Is machine learning able to predict the downfall of societies?
Throughout human history, great empires have repeatedly risen and fallen. The Maya, Rome, Byzantium. What makes these cases so fascinating is the question of how civilizations that achieved extraordinary levels of advancement could nevertheless fragment, collapse, or even disappear entirely. This topic has long been debated in historical scholarship. Books such as Jared Diamond’s “Collapse” examine historical case studies and conclude that modern societies are not immune to decline either.
Personally, I became interested in whether these conclusions could be examined in a data-driven way and whether machine learning might even be capable of forecasting such collapses in the future. In essence, I attempted to address the “Holy Grail” question of cliodynamics, greetings to Peter Turchin: Are the mathematical patterns of societal decline universal?
To do this, I combined qualitative research on the collapse of societies with quantitative data. The perfect source for this was Seshat, the ancient Egyptian goddess of writing, or more precisely, the Seshat Global History Databank, an international research project founded in 2011 for the quantitative comparative analysis of historical societies. The database contains structured information on hundreds of political systems spanning several thousand years and translates historical developments into comparable variables such as administrative capacity, military organization, infrastructure and institutional complexity.
The idea was to identify well-known historical collapse cases and allow the model itself to learn which structural patterns typically preceded them. Out of all political systems contained in the dataset, around 30 historical cases were selected in which the scholarly literature shows a relatively broad consensus regarding severe phases of institutional destabilization, territorial fragmentation, external conquest, or fundamental systemic transformation.
The definition of societal or state “collapse” is itself one of the most contested issues in historical and social scientific research. While some scholars such as Jared Diamond primarily emphasize ecological overexploitation, resource scarcity, and poor decision-making, Joseph Tainter interprets collapse more as the loss of societal complexity and administrative capability. Other approaches focus on political instability, elite conflict, institutional decay, economic crises, or external conquest. As a result, no universal scientific consensus exists regarding when a society has truly “collapsed.”
The cases were therefore not selected randomly, but according to several criteria. First, they had to be historically well documented in order to allow transparent qualitative coding. Second, preference was given to societies repeatedly discussed in the comparative collapse literature as examples of state breakdown, imperial overstretch, or institutional erosion, such as the Akkadian Empire, the late Roman Republic, the Ming Dynasty, the Classic Maya system, or the Inca Empire. Third, care was taken to include different forms of societal disintegration. The dataset therefore includes not only classic state collapses, but also territorial fragmentation, external conquests, dynastic disintegration processes, and deep political transformations such as the transition from the Tokugawa Shogunate to the Meiji Restoration.

These examples also demonstrate that “collapse” can take very different forms historically.
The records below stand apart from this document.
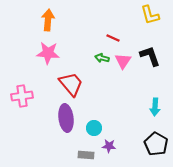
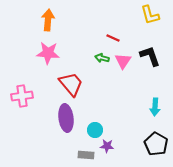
cyan circle: moved 1 px right, 2 px down
purple star: moved 2 px left
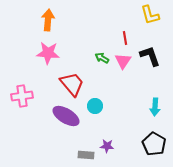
red line: moved 12 px right; rotated 56 degrees clockwise
green arrow: rotated 16 degrees clockwise
red trapezoid: moved 1 px right
purple ellipse: moved 2 px up; rotated 52 degrees counterclockwise
cyan circle: moved 24 px up
black pentagon: moved 2 px left
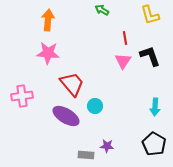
green arrow: moved 48 px up
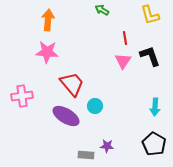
pink star: moved 1 px left, 1 px up
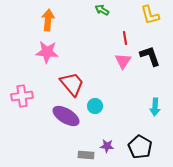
black pentagon: moved 14 px left, 3 px down
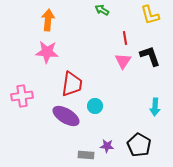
red trapezoid: rotated 48 degrees clockwise
black pentagon: moved 1 px left, 2 px up
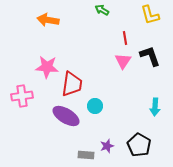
orange arrow: rotated 85 degrees counterclockwise
pink star: moved 15 px down
purple star: rotated 24 degrees counterclockwise
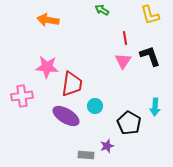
black pentagon: moved 10 px left, 22 px up
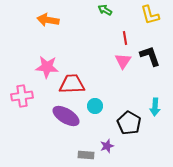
green arrow: moved 3 px right
red trapezoid: rotated 100 degrees counterclockwise
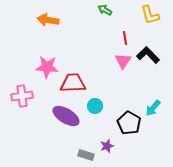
black L-shape: moved 2 px left, 1 px up; rotated 25 degrees counterclockwise
red trapezoid: moved 1 px right, 1 px up
cyan arrow: moved 2 px left, 1 px down; rotated 36 degrees clockwise
gray rectangle: rotated 14 degrees clockwise
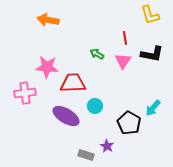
green arrow: moved 8 px left, 44 px down
black L-shape: moved 4 px right, 1 px up; rotated 145 degrees clockwise
pink cross: moved 3 px right, 3 px up
purple star: rotated 24 degrees counterclockwise
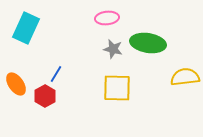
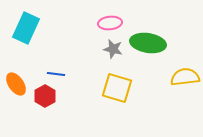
pink ellipse: moved 3 px right, 5 px down
blue line: rotated 66 degrees clockwise
yellow square: rotated 16 degrees clockwise
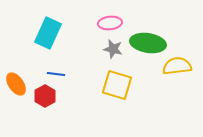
cyan rectangle: moved 22 px right, 5 px down
yellow semicircle: moved 8 px left, 11 px up
yellow square: moved 3 px up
While the Akkadian Empire or the Inca Empire disintegrated relatively abruptly, cases such as the Roman Republic or Tokugawa Japan represented deep political transformations with continuing societal continuity. The purpose of the qualitative coding was therefore primarily to identify recurring structural patterns of severe destabilization across different historical eras.
But states have not only collapsed in ancient history. In modern times, Yugoslavia and the Soviet Union also disintegrated. Scholars likewise speak of “failed states” such as Haiti, Iraq, or Afghanistan. I therefore expanded the dataset with three additional modern data sources: the World Bank, the Varieties of Democracy Institute (V-Dem) and conflict-related data from the Uppsala Conflict Data Program (UCDP). These datasets contain information on economic development, population dynamics, democracy, corruption, rule of law and the frequency and intensity of armed conflict, thereby enabling a quantitative analysis of modern institutional stability and fragility.
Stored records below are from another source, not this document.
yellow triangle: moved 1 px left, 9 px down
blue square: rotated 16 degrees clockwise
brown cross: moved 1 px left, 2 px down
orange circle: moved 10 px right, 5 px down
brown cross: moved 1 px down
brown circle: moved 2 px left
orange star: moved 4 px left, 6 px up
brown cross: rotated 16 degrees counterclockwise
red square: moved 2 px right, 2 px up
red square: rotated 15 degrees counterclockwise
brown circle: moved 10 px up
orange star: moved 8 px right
Of course, a chariot army in ancient Mesopotamia cannot be directly compared to nuclear deterrence or modern cyber warfare. Abstract categories therefore had to be created in order to harmonize the datasets into shared meta-features. These include administrative capability, military organization, infrastructure, information systems and settlement complexity. The model thus compares not individual technologies, but structural functions of societies, for example how effectively a state processes information, controls territory or organizes resources.

After harmonization, both datasets were merged into a common analytical dataset. The resulting model now contains several thousand historical and modern observations within a shared structural comparison space. Instead of comparing individual civilizations directly, the model analyzes recurring institutional patterns that historically appeared before phases of severe destabilization or systemic crisis.
For the machine learning algorithm, I deliberately chose a Random Forest approach because the dataset is relatively small and historically heterogeneous. Random Forests work robustly with mixed variable types, are less sensitive to outliers, and allow for substantially better interpretability of results. Neural networks, for example, often function as “black boxes” and require extremely large datasets, whereas Random Forests allow transparent analysis of the most important influencing variables and are therefore better suited for exploratory social scientific research with limited case numbers.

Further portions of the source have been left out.